Anna Maria Żabska (born December 9, 1980 in Wrocław) is a Polish lawyer, manager, and local government official. She served as President of the Management Board of the Zamek Książ limited liability company in Wałbrzych (2017–2024), and as Voivode of Lower Silesian Voivodeship since 2024.

==Biography==
She was born in Wrocław. A graduate of law and international relations at the University of Wrocław. She also completed Postgraduate Studies in Corporate Restructuring and Recovery Management at the Wrocław Business Academy and obtained a certified project manager diploma from the Wrocław School of Economics.
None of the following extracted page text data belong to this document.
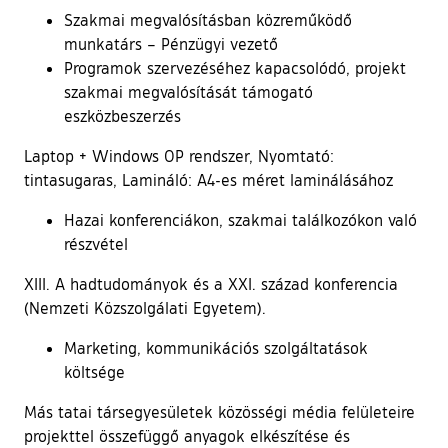
Szakmai megvalósításban közreműködő
munkatárs – Pénzügyi vezető
Programok szervezéséhez kapacsolódó, projekt
szakmai megvalósítását támogató
eszközbeszerzés
Laptop + Windows OP rendszer, Nyomtató:
tintasugaras, Lamináló: A4-es méret laminálásához
Hazai konferenciákon, szakmai találkozókon való
részvétel
XIII. A hadtudományok és a XXI. század konferencia
(Nemzeti Közszolgálati Egyetem).
Marketing, kommunikációs szolgáltatások
költsége
Más tatai társegyesületek közösségi média felületeire
projekttel összefüggő anyagok elkészítése és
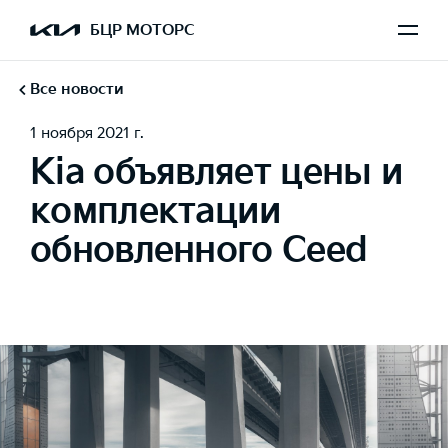
БЦР МОТОРС
Все новости
1 ноября 2021 г.
Kia объявляет цены и
комплектации
обновленного Ceed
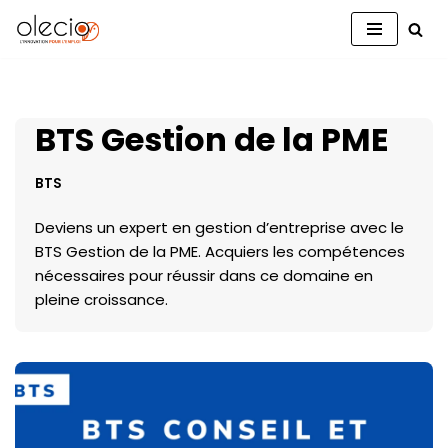
Aller
au
contenu
BTS Gestion de la PME
BTS
Deviens un expert en gestion d’entreprise avec le
BTS Gestion de la PME. Acquiers les compétences
nécessaires pour réussir dans ce domaine en
pleine croissance.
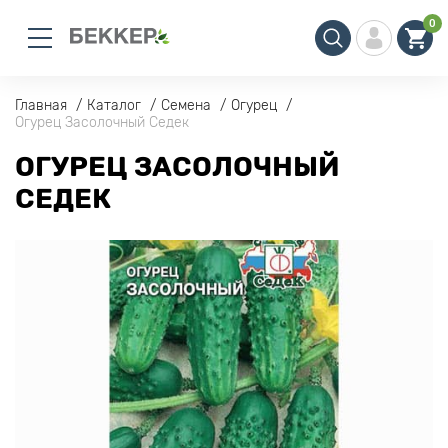
0
Главная
Каталог
Семена
Огурец
Огурец Засолочный Седек
ОГУРЕЦ ЗАСОЛОЧНЫЙ
СЕДЕК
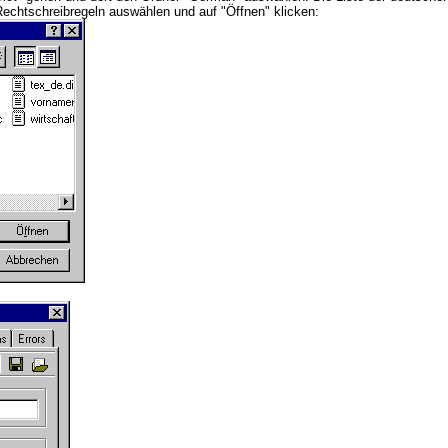
 Rechtschreibregeln auswählen und auf "Öffnen" klicken:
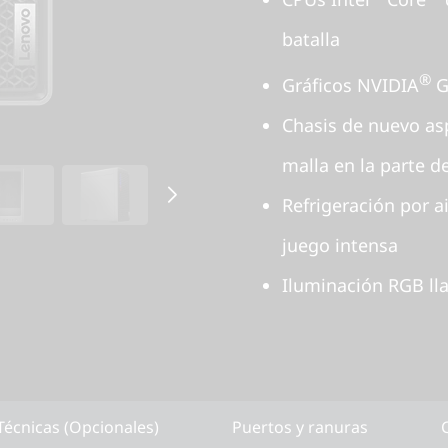
batalla
®
Gráficos NVIDIA
G
Chasis de nuevo asp
malla en la parte d
Refrigeración por a
juego intensa
Iluminación RGB lla
Técnicas (Opcionales)
Puertos y ranuras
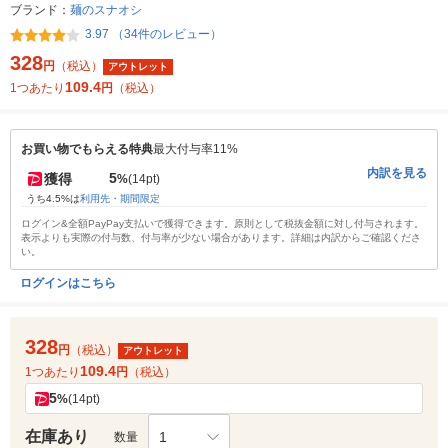
ブランド：
麺のスナオシ
3.97 （34件のレビュー）
328
円
（税込）
アウトレット
109.4
1つあたり
円
（税込）
お買い物でもらえる特典
最大付与率11%
内訳を見る
5
獲得
%
(14pt)
うち4.5%は
利用先・期間限定
ログイン&全額PayPay支払いで獲得できます。原則として税抜金額に対し付与されます。
表示よりも実際の付与数、付与率が少ない場合があります。詳細は内訳からご確認くださ
い。
ログインはこちら
328
円
（税込）
アウトレット
109.4
1つあたり
円
（税込）
5
%
(14pt)
在庫あり
1
数量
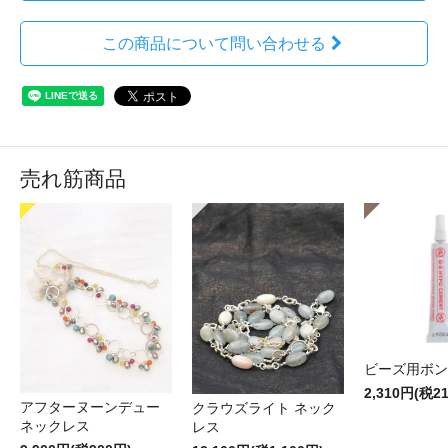
この商品について問い合わせる
売れ筋商品
ビーズ用ボン
2,310円(税2
アフターヌーンデュー
クラウズライト ネック
ネックレス
レス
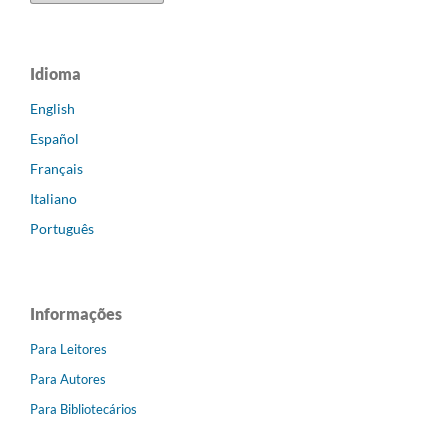
Idioma
English
Español
Français
Italiano
Português
Informações
Para Leitores
Para Autores
Para Bibliotecários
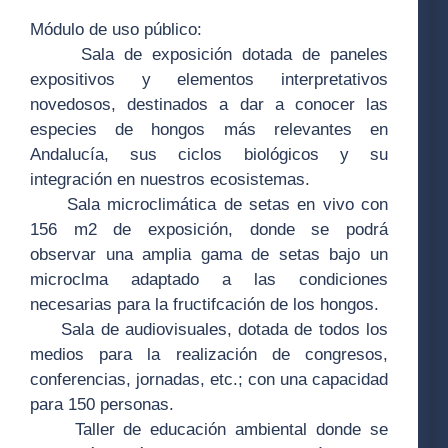
Módulo de uso público:
Sala de exposición dotada de paneles
expositivos y elementos interpretativos
novedosos, destinados a dar a conocer las
especies de hongos más relevantes en
Andalucía, sus ciclos biológicos y su
integración en nuestros ecosistemas.
Sala microclimática de setas en vivo con
156 m2 de exposición, donde se podrá
observar una amplia gama de setas bajo un
microclma adaptado a las condiciones
necesarias para la fructifcación de los hongos.
Sala de audiovisuales, dotada de todos los
medios para la realización de congresos,
conferencias, jornadas, etc.; con una capacidad
para 150 personas.
Taller de educación ambiental donde se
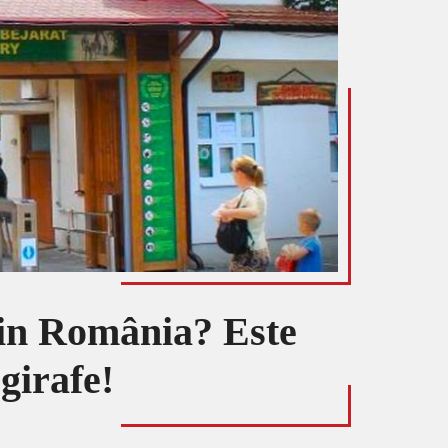
din România? Este
 girafe!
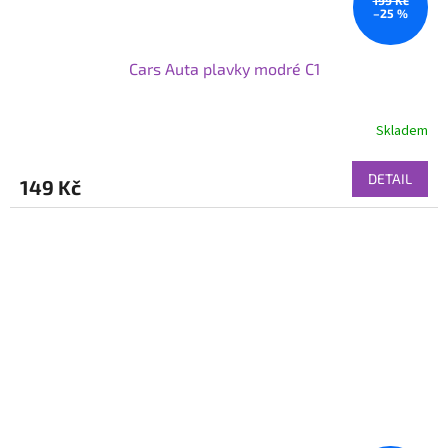
199 Kč
–25 %
Cars Auta plavky modré C1
Skladem
DETAIL
149 Kč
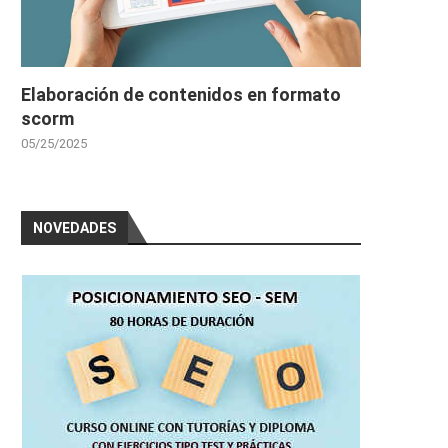
Elaboración de contenidos en formato
scorm
05/25/2025
NOVEDADES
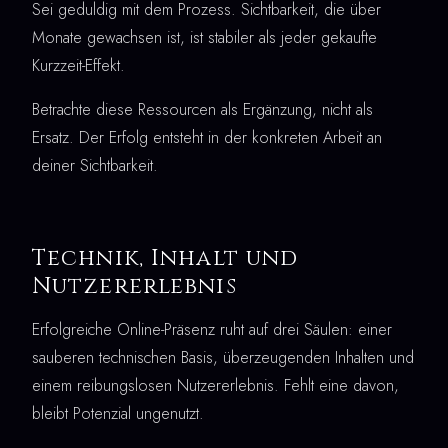
Sei geduldig mit dem Prozess. Sichtbarkeit, die über
Monate gewachsen ist, ist stabiler als jeder gekaufte
Kurzzeit-Effekt.
Betrachte diese Ressourcen als Ergänzung, nicht als
Ersatz. Der Erfolg entsteht in der konkreten Arbeit an
deiner Sichtbarkeit.
Technik, Inhalt und
Nutzererlebnis
Erfolgreiche Online-Präsenz ruht auf drei Säulen: einer
sauberen technischen Basis, überzeugenden Inhalten und
einem reibungslosen Nutzererlebnis. Fehlt eine davon,
bleibt Potenzial ungenutzt.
She worked at the Wałbrzych City Hall, where she served as spokesperson and as head of the Office of the Mayor of Wałbrzych, Roman Szełemej. In 2014, she took over as director of the Stara Kopalnia Multicultural Park in Wałbrzych, and in 2017, she became president of the management board of the limited liability company managing Książ Castle in Wałbrzych. She served as president of the management board of the Local Tourist Organization "Agglomeracja Wałbrzyska" and also served on the management board of the Lower Silesian Tourist Organization.

In 2024, she unsuccessfully ran from last place on the Civic Coalition's list in the European Parliament elections from district no. 12 (receiving 18,260 votes). On November 25, 2024, she was appointed Voivode of Lower Silesian Voivodeship (effective the following day). She replaced Maciej Awiżeń in this position.